Williston is in northwestern North Dakota's booming oil patch, where adequate, affordable housing has become a concern since the 2010s. According to a February 2014 article in Business Insider, Williston had the highest apartment rents in the United States.

Historical population
| Census | Pop. | Note | %± |
| 1890 | 295 |  | — |
| 1900 | 763 |  | 158.6% |
| 1910 | 3,124 |  | 309.4% |
| 1920 | 4,178 |  | 33.7% |
| 1930 | 5,106 |  | 22.2% |
| 1940 | 5,790 |  | 13.4% |
| 1950 | 7,398 |  | 27.8% |
| 1960 | 11,866 |  | 60.4% |
| 1970 | 11,230 |  | −5.4% |
| 1980 | 13,336 |  | 18.8% |
| 1990 | 13,136 |  | −1.5% |
| 2000 | 12,512 |  | −4.8% |
| 2010 | 14,716 |  | 17.6% |
| 2020 | 29,160 |  | 98.2% |
| 2025 (est.) | 29,522 |  | 1.2% |
U.S. Decennial Census 2020 Census

===Racial and ethnic composition===

Williston, North Dakota – racial and ethnic composition Note: the US Census treats Hispanic/Latino as an ethnic category. This table excludes Latinos from the racial categories and assigns them to a separate category. Hispanics/Latinos may be of any race.
| Race / ethnicity (NH = non-Hispanic) | Pop. 2000 | Pop. 2010 | Pop. 2020 | % 2000 | % 2010 | % 2020 |
|---|---|---|---|---|---|---|
| White alone (NH) | 11,622 | 13,428 | 21,049 | 92.89% | 91.25% | 72.18% |
| Black or African American alone (NH) | 15 | 47 | 1,912 | 0.12% | 0.32% | 6.56% |
| Native American or Alaska Native alone (NH) | 453 | 471 | 691 | 3.62% | 3.20% | 2.37% |
| Asian alone (NH) | 30 | 47 | 545 | 0.24% | 0.32% | 1.87% |
| Pacific Islander alone (NH) | 2 | 4 | 96 | 0.02% | 0.03% | 0.33% |
| Other race alone (NH) | 0 | 2 | 104 | 0.00% | 0.01% | 0.36% |
| Mixed race or multiracial (NH) | 236 | 389 | 1,600 | 1.89% | 2.64% | 5.49% |
| Hispanic or Latino (any race) | 154 | 328 | 3,163 | 1.23% | 2.23% | 10.85% |
| Total | 12,512 | 14,716 | 29,160 | 100.00% | 100.00% | 100.00% |

===2020 census===

As of the 2020 census, Williston had a population of 29,160 and a population density of 1258.7 PD/sqmi. There were 14,417 housing units at an average density of 622.3 /sqmi.

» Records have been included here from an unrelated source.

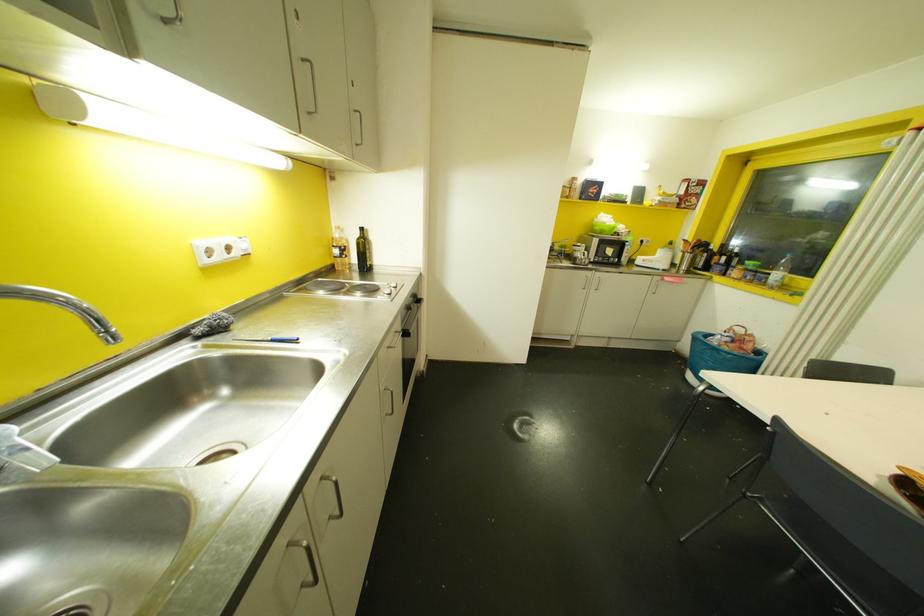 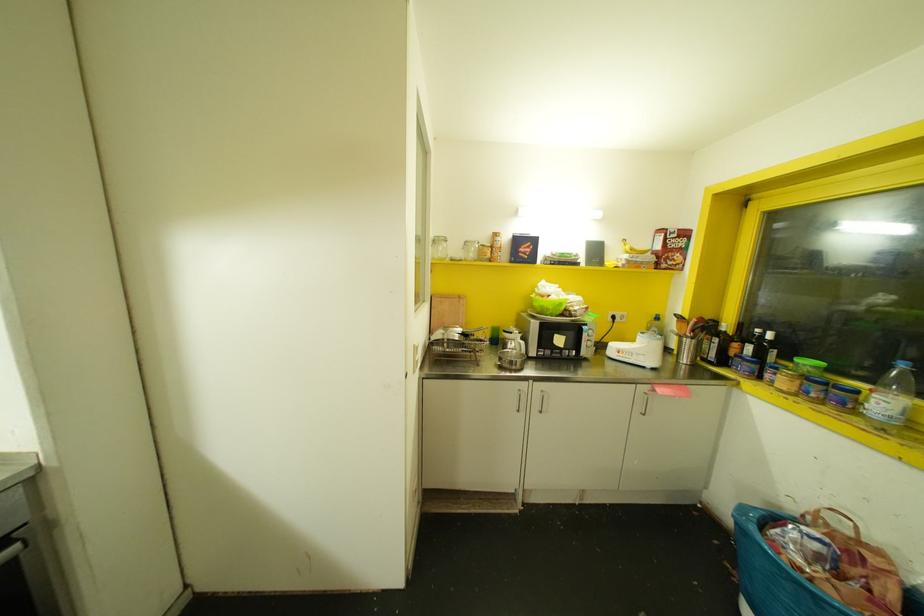 In the second image, find the point that corresponds to [711,334] in the first image.

(773, 517) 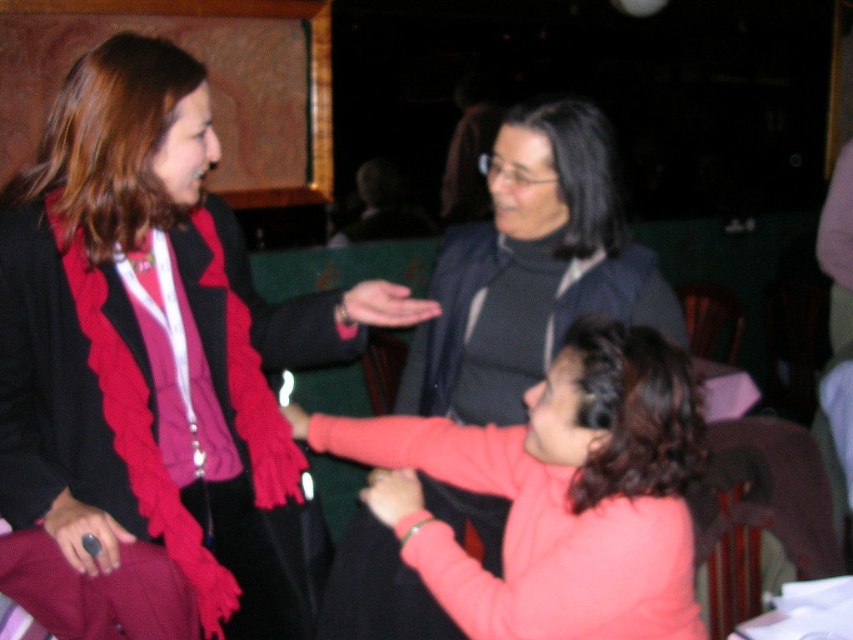 Question: Does pink fleece sweater at center appear over matte pink sweater at center?

Choices:
 (A) no
 (B) yes

Answer: (B)

Question: Can you confirm if pink fleece sweater at center is positioned below matte pink sweater at center?

Choices:
 (A) no
 (B) yes

Answer: (A)

Question: Which point is closer to the camera?

Choices:
 (A) matte pink sweater at center
 (B) matte black jacket at center

Answer: (B)

Question: Which object is closer to the camera taking this photo?

Choices:
 (A) pink fleece sweater at center
 (B) matte pink sweater at center
 (C) matte black jacket at center

Answer: (A)

Question: Estimate the real-world distances between objects in this image. Which object is farther from the matte pink sweater at center?

Choices:
 (A) pink fleece sweater at center
 (B) matte black jacket at center

Answer: (B)

Question: From the image, what is the correct spatial relationship of matte black jacket at center in relation to pink fleece sweater at center?

Choices:
 (A) left
 (B) right

Answer: (A) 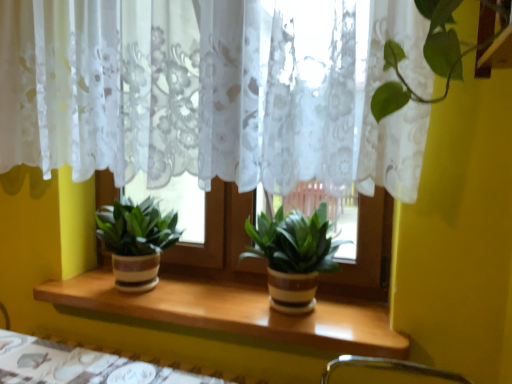 Question: From a real-world perspective, is green matte plant at center, which ranks as the first houseplant in right-to-left order, positioned above or below wooden at center?

Choices:
 (A) below
 (B) above

Answer: (B)

Question: Is point (298, 221) positioned closer to the camera than point (336, 344)?

Choices:
 (A) closer
 (B) farther

Answer: (B)

Question: Which of these objects is positioned farthest from the white lace curtain at center?

Choices:
 (A) green matte plant at center, which ranks as the first houseplant in right-to-left order
 (B) wooden table at lower center
 (C) wooden at center
 (D) green matte plant at center, the 2th houseplant viewed from the right

Answer: (B)

Question: Estimate the real-world distances between objects in this image. Which object is closer to the white lace curtain at center?

Choices:
 (A) wooden at center
 (B) green matte plant at center, which is counted as the first houseplant, starting from the left
 (C) wooden table at lower center
 (D) green matte plant at center, which is the 2th houseplant in left-to-right order

Answer: (D) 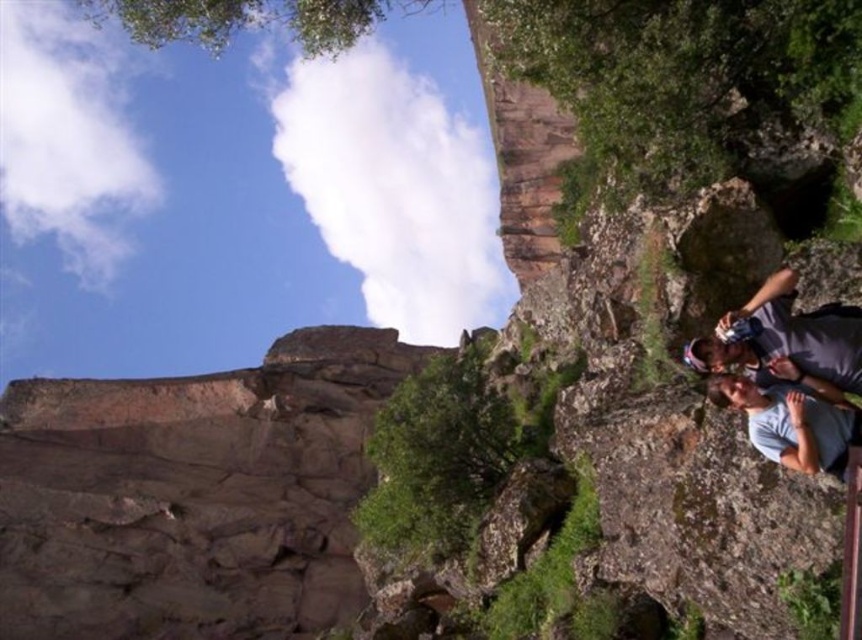 Does gray fabric shirt at lower right appear over gray cotton shirt at lower right?

Correct, gray fabric shirt at lower right is located above gray cotton shirt at lower right.

Does point (767, 346) come behind point (795, 422)?

Yes, it is behind point (795, 422).

Between point (826, 316) and point (806, 468), which one is positioned in front?

Positioned in front is point (806, 468).

The height and width of the screenshot is (640, 862). Identify the location of gray fabric shirt at lower right. (784, 339). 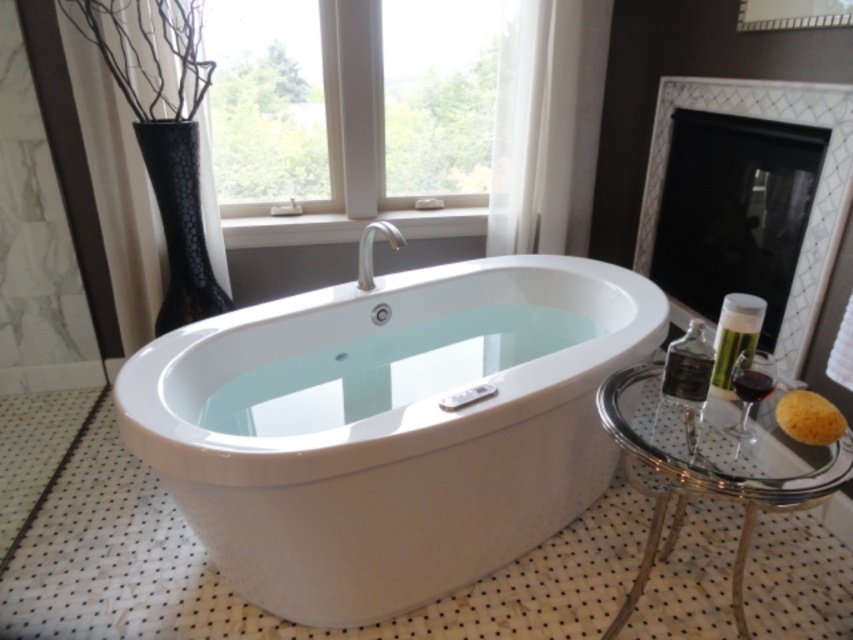 You are designing a layout for a new bathroom and want to place a large plant in the corner farthest from the transparent glass window at upper center and clear glass stool at lower right. Which corner should you choose?

The corner farthest from both the transparent glass window at upper center and the clear glass stool at lower right would be the lower left corner.

You are designing a layout for a bathroom and need to ensure that the transparent glass window at upper center and the clear glass stool at lower right are visible from the entrance. Since the entrance is at the front of the room, which object will be more visible first when entering?

The transparent glass window at upper center is taller than the clear glass stool at lower right, so it will be more visible first when entering the bathroom because its greater height allows it to be seen over the stool.

Based on the photo, you are standing in the bathroom and want to open the transparent glass window at upper center to let some fresh air in. Based on its position, can you estimate where you should walk to reach it?

The transparent glass window at upper center is located at point coordinates 0.189 on the x axis and 0.470 on the y axis, so you should walk towards the upper center area of the bathroom to reach it. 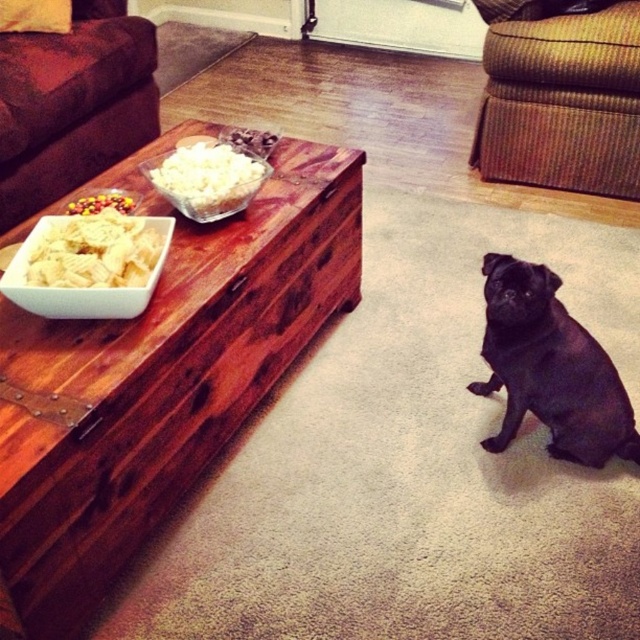 Between brown fabric couch at upper left and white crispy chips at left, which one is positioned higher?

brown fabric couch at upper left is higher up.

Where is `brown fabric couch at upper left`? brown fabric couch at upper left is located at coordinates (72, 104).

Is white crispy chips at left to the left of white popcorn at center from the viewer's perspective?

Yes, white crispy chips at left is to the left of white popcorn at center.

Does point (36, 252) come farther from viewer compared to point (225, 204)?

No, (36, 252) is in front of (225, 204).

The width and height of the screenshot is (640, 640). What do you see at coordinates (93, 252) in the screenshot?
I see `white crispy chips at left` at bounding box center [93, 252].

The image size is (640, 640). What are the coordinates of `white crispy chips at left` in the screenshot? It's located at (93, 252).

Looking at this image, can you confirm if black matte dog at lower right is positioned above shiny metallic nuts at left?

Actually, black matte dog at lower right is below shiny metallic nuts at left.

Between black matte dog at lower right and shiny metallic nuts at left, which one is positioned higher?

shiny metallic nuts at left

Is point (572, 426) positioned behind point (113, 196)?

No, (572, 426) is in front of (113, 196).

Locate an element on the screen. Image resolution: width=640 pixels, height=640 pixels. black matte dog at lower right is located at coordinates (548, 369). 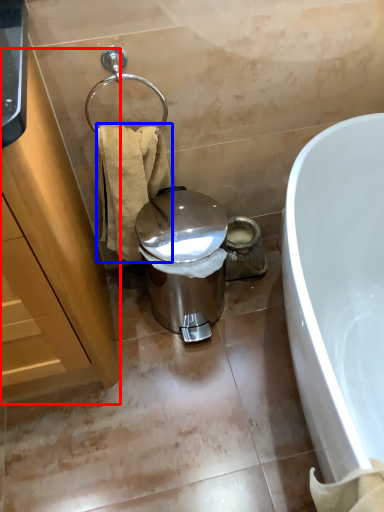 Question: Which object is closer to the camera taking this photo, cabinetry (highlighted by a red box) or towel/napkin (highlighted by a blue box)?

Choices:
 (A) cabinetry
 (B) towel/napkin

Answer: (A) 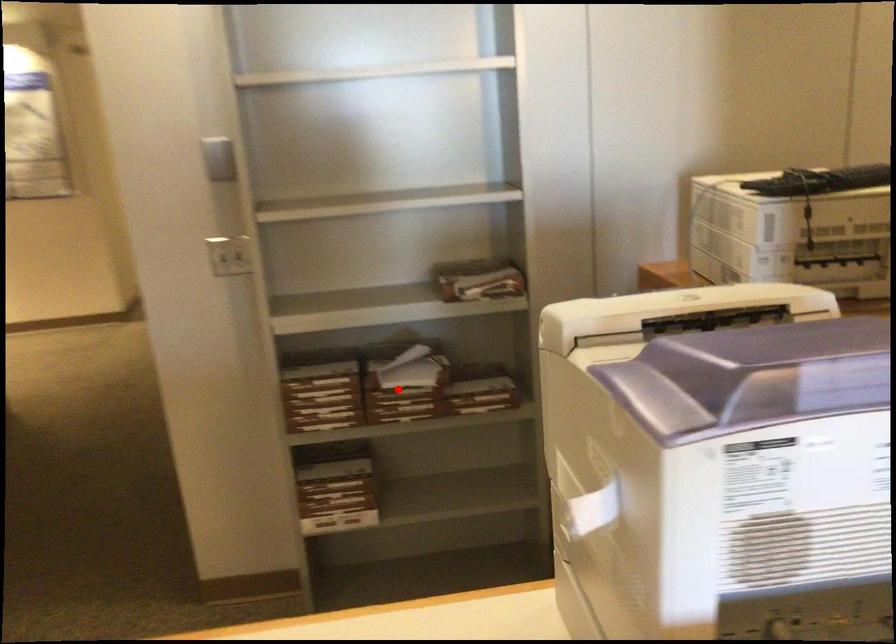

The median age was 30.8 years. 26.4% of residents were under the age of 18, 8.9% were under 5, and 8.1% were 65 or older. For every 100 females there were 118.1 males, and for every 100 females age 18 and over there were 123.8 males.

98.4% of residents lived in urban areas, while 1.6% lived in rural areas.

There were 11,706 households and 6,570 families. 32.7% of households had children under the age of 18 living in them; 39.3% were married-couple households, 31.1% were households with a male householder and no spouse or partner present, and 19.4% were households with a female householder and no spouse or partner present. About 32.6% of all households were made up of individuals, and 6.4% had someone living alone who was 65 years of age or older.

The housing unit vacancy rate was 18.8%; the homeowner vacancy rate was 2.5% and the rental vacancy rate was 22.2%.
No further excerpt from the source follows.